Mere weeks into the boredom of quarantine, doom-scrollers inevitably happened upon a burgeoning and, just as quickly, banal type of real estate story. This USA Today headline was typical of the genre: “Get me out of here! Americans flee crowded cities amid COVID-19, consider permanent moves.”
These stories of urban exodus often leaned on anecdotes and the theoretical. Skeptics soon emerged, as did some inconvenient data for this nascent narrative: Zillow reported that metropolitan real estate markets had actually kept up with suburban ones. New York City and San Francisco, however, were notable exceptions, losing out to their surroundings.
So what’s happening in Seattle? Ask some area realtors, and they’ll tell you there’s a significant flight from our city. “We are absolutely seeing that,” says Julie Meyers, designated broker at Bainbridge Homes Real Estate, of the Seattleites seeking island life in droves. Beyond her own experiences with Seattle buyers, Meyers cites the amount of Seattle-based agents selling homes on Bainbridge Island. Usually, it’s about 20 or 30 percent. Lately, it’s 50 or 60 percent, an indication that some city residents want out.
Ask others, though, and they’ll shake their heads. “I’m not seeing it,” says Heather Maddox, a Windermere broker based in Renton. She points to a “pause” in movement among families with school-aged kids.
But those perspectives, of course, are anecdotal. Which stance does data support? In the pandemic’s early months, real estate numbers backed Maddox’s view. For months, Seattle homeowners clung to their properties, and when houses hit the market, they quickly found deep-pocketed buyers. Northwest Multiple Listing Service’s most recent figures, posted last week, continue to reflect high demand amid Covid-19. Prices remained Needle-high, and pending and closed sales were up year-over-year in every area of Seattle.
That doesn’t mean Seattleites have shunned the suburbs, though. NWMLS’s inventory doesn’t account for renters ditching their mid-rises for front lawns and more elbow room; the rental market here has slumped. Meanwhile, for all those expensive sales, Seattle’s home value growth during the early months of the pandemic trailed the property value increases in its surrounding towns and cities, per Zillow. In other words, the ’burbs have also seen pronounced price hikes (for instance, the median Bainbridge Island home sold for 43 percent more in September than it did a year prior). And here’s some deeper sleuthing: Seattle Times reporter Paige Cornwell found that forwarding address requests in Seattle rose between March and June compared to that same time period in 2019, suggesting that more people were moving out of Seattle during that time than real estate stats may have let on.

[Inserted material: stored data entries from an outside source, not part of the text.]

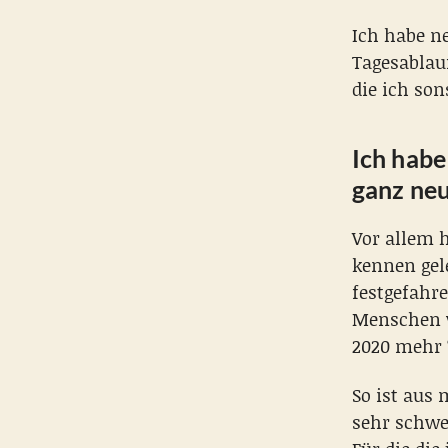
Ich habe n
Tagesablau
die ich son
Ich habe
ganz neu
Vor allem 
kennen gel
festgefahr
Menschen w
2020 mehr “
So ist aus 
sehr schwe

So, there are certainly people leaving Seattle because of Covid-19, seeking more space for home offices and (sigh) schooling. At the same time, Seattle isn’t emptying out, which seems to spur the interest in these dying-cities stories.
A few less-conventional (and less-precise) measures than real estate figures highlight the city’s continued appeal. In July and August, Zillow searches for Seattle homes increased 46 percent year-over-year from IP addresses in Seattle, and users from outside the city browsed the city’s properties 53 percent more than a year prior, according to data from Zillow. (The rise in Seattle scrollers searching for homes outside the city was only 11 percent.) LinkedIn’s Economic Graph team used location changes on users’ profiles to track city-to-city migration. While Seattle had the steepest decline in net arrivals, just behind New York City and San Francisco, the Emerald City has still experienced an “overall influx of people,” unlike Boston and many other metropolises. And a Bloomberg report on long-distance moves through United Van Lines revealed that Seattle was the top destination for people deserting San Francisco between May and August.
Tech hub to tech hub shuttling should come as no surprise. It’s what we’ve seen here for the past decade-plus, as Seattle has grown faster than just about anywhere else. What we’re ultimately experiencing, then, is not a dramatic departure from our real estate norms but a continuation. Our neighbors may leave from time to time, perhaps in greater numbers than before, but others will be quick to replace them.